The relationships I and my team have built with the people in other members’ intelligence teams was an unexpected benefit. CTA has enabled us to collaborate within a trusted environment and build independent relationships that make that collaboration even more effective.” – Ryan Olson, Vice President Threat Intelligence (Unit 42), Palo Alto Networks

Building a Foundation

Prior to the creation of CTA in 2017, there was no organization explicitly committed to building trust across private-sector cybersecurity companies operating in different industry verticals and geographic regions. CTA led the way in establishing automated information sharing between cybersecurity providers on a routine basis — and that foundation provides us with an opportunity to do more. From that base, we have sought to bring our members together to share additional information, analysis, and context at human speed. CTA’s progress in fostering such relationships of trust among our membership has been groundbreaking.

Trust-Building at Human Speed

Much of the hard work of trust-building has taken place through CTA’s Algorithm and Intelligence (A&I) Committee. This venue provides an opportunity for threat intelligence researchers to meet and talk on a regular basis. We began small, asking members to brief recently published research on new threats or on trends they see from their unique perspectives. Naturally, researchers did what researchers do: they asked questions of each other, challenging some assumptions and providing their various views of the problems. We also began to share information on new and emergent threats, often sharing details in real-time via collaboration channels.
These briefings, in addition to involvement in CTA-sponsored events, provided an opportunity for individual researchers from CTA’s 25-plus members companies to grow into a true community. The VPNFilter incident in May 2018 was the first sign of this trust manifesting into concrete action. Cisco’s Talos Intelligence Group chose to provide their research to members early to enable the broadest possible protections and disrupt the malicious actor’s infrastructure more holistically. Members saw the value of this collaborative approach to cybersecurity defense and began sharing more research with each other early. Since VPNFilter, CTA members have now shared over 230 reports through early sharing. You you can read more about CTA’s early sharing program in this recent blog post.

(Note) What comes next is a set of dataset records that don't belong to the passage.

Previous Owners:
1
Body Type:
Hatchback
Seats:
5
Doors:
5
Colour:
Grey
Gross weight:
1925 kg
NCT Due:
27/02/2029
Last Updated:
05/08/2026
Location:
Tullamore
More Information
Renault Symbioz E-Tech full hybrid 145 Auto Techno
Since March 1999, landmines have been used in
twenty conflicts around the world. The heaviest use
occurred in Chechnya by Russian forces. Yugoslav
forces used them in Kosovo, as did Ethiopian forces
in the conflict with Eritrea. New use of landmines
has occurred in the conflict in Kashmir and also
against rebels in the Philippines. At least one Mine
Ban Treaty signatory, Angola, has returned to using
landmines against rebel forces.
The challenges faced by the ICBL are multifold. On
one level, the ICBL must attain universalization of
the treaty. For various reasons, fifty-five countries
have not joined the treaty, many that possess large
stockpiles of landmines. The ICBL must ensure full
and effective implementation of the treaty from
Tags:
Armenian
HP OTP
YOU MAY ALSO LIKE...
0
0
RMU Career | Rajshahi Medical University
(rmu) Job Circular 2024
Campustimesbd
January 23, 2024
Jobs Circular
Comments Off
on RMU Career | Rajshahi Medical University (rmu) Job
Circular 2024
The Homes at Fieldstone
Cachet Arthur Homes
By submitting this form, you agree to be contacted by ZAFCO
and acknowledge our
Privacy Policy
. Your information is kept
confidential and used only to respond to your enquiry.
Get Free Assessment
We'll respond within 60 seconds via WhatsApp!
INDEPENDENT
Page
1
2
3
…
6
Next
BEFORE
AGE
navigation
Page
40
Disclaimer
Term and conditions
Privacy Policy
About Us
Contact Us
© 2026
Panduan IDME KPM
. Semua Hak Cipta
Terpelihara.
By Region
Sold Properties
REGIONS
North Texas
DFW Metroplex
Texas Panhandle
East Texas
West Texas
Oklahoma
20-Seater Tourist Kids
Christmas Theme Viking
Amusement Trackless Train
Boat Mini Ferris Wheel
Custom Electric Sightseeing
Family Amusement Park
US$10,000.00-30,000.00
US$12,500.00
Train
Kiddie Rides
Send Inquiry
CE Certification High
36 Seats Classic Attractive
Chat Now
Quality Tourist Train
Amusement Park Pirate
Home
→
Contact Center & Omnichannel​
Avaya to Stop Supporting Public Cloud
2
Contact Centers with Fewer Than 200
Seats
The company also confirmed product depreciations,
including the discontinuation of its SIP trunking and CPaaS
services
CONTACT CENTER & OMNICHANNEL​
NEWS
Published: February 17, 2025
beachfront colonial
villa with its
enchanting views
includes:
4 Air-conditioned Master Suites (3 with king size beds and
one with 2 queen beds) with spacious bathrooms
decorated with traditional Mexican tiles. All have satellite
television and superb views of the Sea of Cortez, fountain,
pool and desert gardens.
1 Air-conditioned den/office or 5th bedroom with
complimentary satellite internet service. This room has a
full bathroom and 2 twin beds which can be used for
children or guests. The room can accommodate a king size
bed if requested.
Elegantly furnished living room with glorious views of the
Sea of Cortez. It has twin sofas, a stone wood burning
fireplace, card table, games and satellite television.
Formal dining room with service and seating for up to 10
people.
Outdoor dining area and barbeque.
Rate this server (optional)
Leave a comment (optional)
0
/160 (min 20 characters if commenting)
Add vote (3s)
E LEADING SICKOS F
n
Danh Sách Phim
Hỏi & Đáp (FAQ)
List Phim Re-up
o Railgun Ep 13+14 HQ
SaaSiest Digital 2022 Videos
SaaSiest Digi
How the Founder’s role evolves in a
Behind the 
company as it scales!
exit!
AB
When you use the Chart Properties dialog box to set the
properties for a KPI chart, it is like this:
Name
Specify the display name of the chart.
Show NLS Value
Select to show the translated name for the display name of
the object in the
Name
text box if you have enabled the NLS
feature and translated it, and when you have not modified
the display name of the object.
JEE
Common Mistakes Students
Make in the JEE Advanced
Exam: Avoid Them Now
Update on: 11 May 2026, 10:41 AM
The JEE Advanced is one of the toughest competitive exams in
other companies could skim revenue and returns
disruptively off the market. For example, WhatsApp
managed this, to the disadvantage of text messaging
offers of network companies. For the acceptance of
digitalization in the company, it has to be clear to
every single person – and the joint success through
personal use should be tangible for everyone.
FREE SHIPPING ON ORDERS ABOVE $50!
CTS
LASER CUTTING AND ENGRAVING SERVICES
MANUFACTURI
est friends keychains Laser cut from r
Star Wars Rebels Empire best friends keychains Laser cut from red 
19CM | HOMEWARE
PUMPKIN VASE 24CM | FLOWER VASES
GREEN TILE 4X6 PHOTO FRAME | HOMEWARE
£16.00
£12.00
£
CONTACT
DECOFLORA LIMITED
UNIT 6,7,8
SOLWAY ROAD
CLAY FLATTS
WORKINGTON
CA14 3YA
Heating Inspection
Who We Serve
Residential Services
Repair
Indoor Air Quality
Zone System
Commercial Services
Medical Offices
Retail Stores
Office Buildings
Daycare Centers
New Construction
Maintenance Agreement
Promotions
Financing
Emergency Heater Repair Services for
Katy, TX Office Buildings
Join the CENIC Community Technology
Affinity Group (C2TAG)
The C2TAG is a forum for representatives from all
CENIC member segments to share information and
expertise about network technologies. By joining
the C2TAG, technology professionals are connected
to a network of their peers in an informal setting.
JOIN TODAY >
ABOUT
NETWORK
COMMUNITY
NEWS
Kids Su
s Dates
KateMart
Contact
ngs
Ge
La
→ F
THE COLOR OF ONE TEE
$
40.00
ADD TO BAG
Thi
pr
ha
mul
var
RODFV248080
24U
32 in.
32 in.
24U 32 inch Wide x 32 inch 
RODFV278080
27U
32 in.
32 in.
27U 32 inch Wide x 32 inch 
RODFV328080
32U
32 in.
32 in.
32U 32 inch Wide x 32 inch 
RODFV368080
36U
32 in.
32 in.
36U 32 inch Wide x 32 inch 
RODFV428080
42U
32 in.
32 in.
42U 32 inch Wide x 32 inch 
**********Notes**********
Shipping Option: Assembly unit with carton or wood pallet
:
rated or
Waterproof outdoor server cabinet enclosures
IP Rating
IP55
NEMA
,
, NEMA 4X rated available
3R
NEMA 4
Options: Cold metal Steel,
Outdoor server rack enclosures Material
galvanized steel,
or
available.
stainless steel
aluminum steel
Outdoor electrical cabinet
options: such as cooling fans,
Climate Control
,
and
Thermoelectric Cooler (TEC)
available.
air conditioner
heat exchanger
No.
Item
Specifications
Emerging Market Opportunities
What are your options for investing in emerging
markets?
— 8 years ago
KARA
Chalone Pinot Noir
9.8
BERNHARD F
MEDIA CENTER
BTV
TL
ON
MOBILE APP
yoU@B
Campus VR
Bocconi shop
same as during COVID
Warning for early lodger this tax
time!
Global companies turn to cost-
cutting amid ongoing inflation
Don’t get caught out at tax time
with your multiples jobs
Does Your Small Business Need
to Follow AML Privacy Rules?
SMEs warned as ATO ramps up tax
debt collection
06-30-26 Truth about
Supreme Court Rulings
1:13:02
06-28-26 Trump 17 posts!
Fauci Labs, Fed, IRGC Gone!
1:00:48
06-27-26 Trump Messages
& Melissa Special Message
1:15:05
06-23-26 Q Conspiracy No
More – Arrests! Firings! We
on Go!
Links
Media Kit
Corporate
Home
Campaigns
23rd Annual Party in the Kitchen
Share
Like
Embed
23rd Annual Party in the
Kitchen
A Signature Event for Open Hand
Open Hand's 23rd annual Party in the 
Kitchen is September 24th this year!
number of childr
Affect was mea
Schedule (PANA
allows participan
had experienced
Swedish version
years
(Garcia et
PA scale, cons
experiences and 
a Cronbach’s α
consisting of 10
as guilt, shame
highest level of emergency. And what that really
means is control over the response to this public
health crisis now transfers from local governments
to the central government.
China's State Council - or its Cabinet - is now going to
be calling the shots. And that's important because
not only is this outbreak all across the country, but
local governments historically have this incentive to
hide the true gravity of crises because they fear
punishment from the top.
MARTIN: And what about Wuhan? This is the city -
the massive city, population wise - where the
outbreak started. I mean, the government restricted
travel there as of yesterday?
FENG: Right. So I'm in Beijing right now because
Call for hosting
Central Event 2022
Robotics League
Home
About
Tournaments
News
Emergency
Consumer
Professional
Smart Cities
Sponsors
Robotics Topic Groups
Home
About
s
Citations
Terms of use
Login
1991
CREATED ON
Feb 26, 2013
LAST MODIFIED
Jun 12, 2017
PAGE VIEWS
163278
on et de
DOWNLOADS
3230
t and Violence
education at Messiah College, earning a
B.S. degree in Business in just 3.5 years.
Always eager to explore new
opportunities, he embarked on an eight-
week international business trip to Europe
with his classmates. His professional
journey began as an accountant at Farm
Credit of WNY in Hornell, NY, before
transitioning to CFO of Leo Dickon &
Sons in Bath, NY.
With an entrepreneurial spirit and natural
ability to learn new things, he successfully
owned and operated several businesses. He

Together Towards a Common Goal

Human-speed sharing like this is just one of the many ways in which CTA helps to create an environment of trust in which member companies’ researchers and executives feel comfortable collaborating around a common goal of stronger cybersecurity for all. Coming together for industry events, active member participation in the development of CTA through our committees, and engagement through CTA on event- and threat-oriented research all play a role in creating the conditions for trust-building amongst the individuals that participate in our work.
All of CTA’s activities are rooted in our common mission and our trust in one another to share quality information, enabling better protection for our members’ customers. As CTA grows and matures, we will continue to foster collaboration between members to more expeditiously and effectively disrupt malicious actors and to elevate the overall security of our digital ecosystem.